Her answer is a qualified “yes.” It’s obviously a personal choice—and nothing against photographers who do this style of work or folks who use them—but for me, I find that the everyday snaps I make of my family doing what they do are a much more cherished documentary of our lives than any posed studio portrait. Kids running down the hall, out of focus hands and faces grabbing for the lens, asleep in bed, cooking dinner—these are the moments life is made of.

Studio portraits are really, really nice mug shots. They can be beautiful. I even shoot photos like this myself. But nothing beats a large collection of everyday shots of people doing everyday things to tell a real story about a life—regardless of any perceived difference in quality.

John Watson

John is the original founder of Photodoto, but after running it for 4 years he had to focus on different things. If you're interested in what John has been up to recently, you can check is personal blog or browse his photo blog.
  • I couldn’t agree more. I’ve always hated going to those things. And while they can be rather well done, that sort of posed, set up photography bought from some seedy place in the mall with those stupid backdrops has always struck me as entirely fake, impersonal, and mostly useless. This is mostly aimed at the seedy places in the mall like I said, as it is not impersonal or fake at all if you take the pictures yourself. Well maybe a little fake, as all posed photography is a little fake at least, but I digress. It’s good, though not surprising, to hear that you feel the way you do.
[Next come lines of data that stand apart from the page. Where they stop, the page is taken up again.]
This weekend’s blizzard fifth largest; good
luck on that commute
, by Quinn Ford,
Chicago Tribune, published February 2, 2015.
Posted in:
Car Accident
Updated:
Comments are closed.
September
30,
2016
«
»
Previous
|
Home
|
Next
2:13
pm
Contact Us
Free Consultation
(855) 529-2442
  • Yes they are worth it, but only if you have aging relatives (mostly female) who value them. That being said, if you’re at all photographically inclined, it’s worth it to learn how to make this kind of photography yourself.

  • I love looking through photos of my kids. Specifically, MY photos of my kids. Seeing them laughing and playing, rather than just sitting there with a fake smile, is so much better. The old studio shots of them are interesting, but the ones we look at every day are the ones we took ourselves.

  • Amy

    It’s true that I say “yes” to taking these photos. But I completely agree with you all, too. Take photos of your children yourself! Take TONS of photos of your children yourself! But, for those who are not as photographically inclined (read: many of my readers), I have to admit, it’s an easy solution for nice headshot-type photos for the grandparents to suppliment what you’ve already got.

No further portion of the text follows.